Alumis is a precision medicines company with the mission to transform the lives of patients with autoimmune diseases. Even with treatment innovations of the last two decades, many patients with immunologic conditions continue to suffer - our goal is to fundamentally change the outcomes for these patients.
The small molecule CMC team is seeking a highly motivated Associate Director of Chemical Development Operations who will be responsible for leading the late-stage manufacturing activities critical to the successful development for the lead program at Alumis. The successful candidate will be able to direct and oversee contract development and manufacturing organizations (CDMOs) as well as lead process development efforts in preparation for successful late-stage manufacturing.
- Lead CDMO activities for late-stage drug substance development and manufacturing, including tech transfer, scale-up, process development, and optimization
- Apply principles of quality by design (QbD) to identify critical quality attributes (CQA) and to execute design of experiment (DOE) studies intended to identify proven acceptable ranges (PARs) and establish critical process parameters (CPPs)

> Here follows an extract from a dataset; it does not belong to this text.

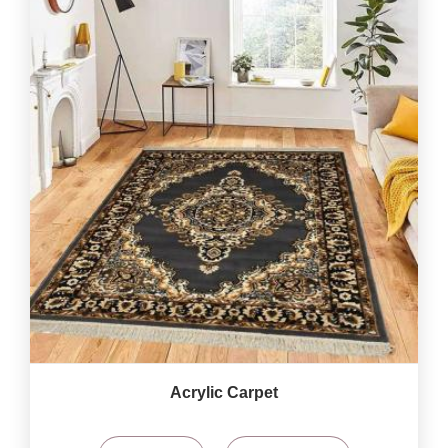
Acrylic Carpet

- Provide technical guidance and oversight (both internally and externally) to drive the phase appropriate drug substance development
- Review and approve cGMP documents, including batch records, change controls, deviations, specifications, validation master plan, validation protocols/reports
- Author the CMC sections of regulatory filings, including IND/IMPDs and NDA/MAAs
- Document development activities as source reports for regulatory filings
- Work effectively with the cross-functional CMC team to ensure timely delivery of drug substance throughout the full drug lifecycle
- Implement best practices and drive continuous improvements in the drug substance development process through technology innovation and problem solving
- Proactively identify risks and communicate effectively to functional teams across all levels of the organization
THE IDEAL CANDIDATE
- PhD./MS in Organic Chemistry, Chemical Engineering, or related field
- Minimum of 10 years of industry experience in small molecule drug substance development, including management of external vendors/CDMOs
- Capable of utilizing QbD principles to develop commercially viable manufacturing processes
- Experience in late phase drug substance process validation, pre-approval inspection, and commercial manufacturing
- Strong knowledge in cGMP, ICH, and regulatory requirements
- Highly proficient oral and written communication abilities
- Excellent collaboration, problem-solving, and organizational skills
- Comfortable in a fast-paced small company environment
- Ability to travel domestically and internationally up to 25% of the time to support ongoing manufacturing activities
- We Elevate
- We Challenge
- We Nurture
This position is located in South San Francisco, CA. At this time, we are not considering fully remote applicants.
The salary range for this position is $174,775 USD to $208,949 USD annually. This salary range is an estimate, and the actual salary may vary based on the Company’s compensation practices.
Alumis Inc. is an equal opportunity employer. If you are hired, we will require you to prove that you have received the primary series of an FDA-approved or authorized COVID -19 vaccine and at least one booster or have a valid religious or medical reason not to be vaccinated.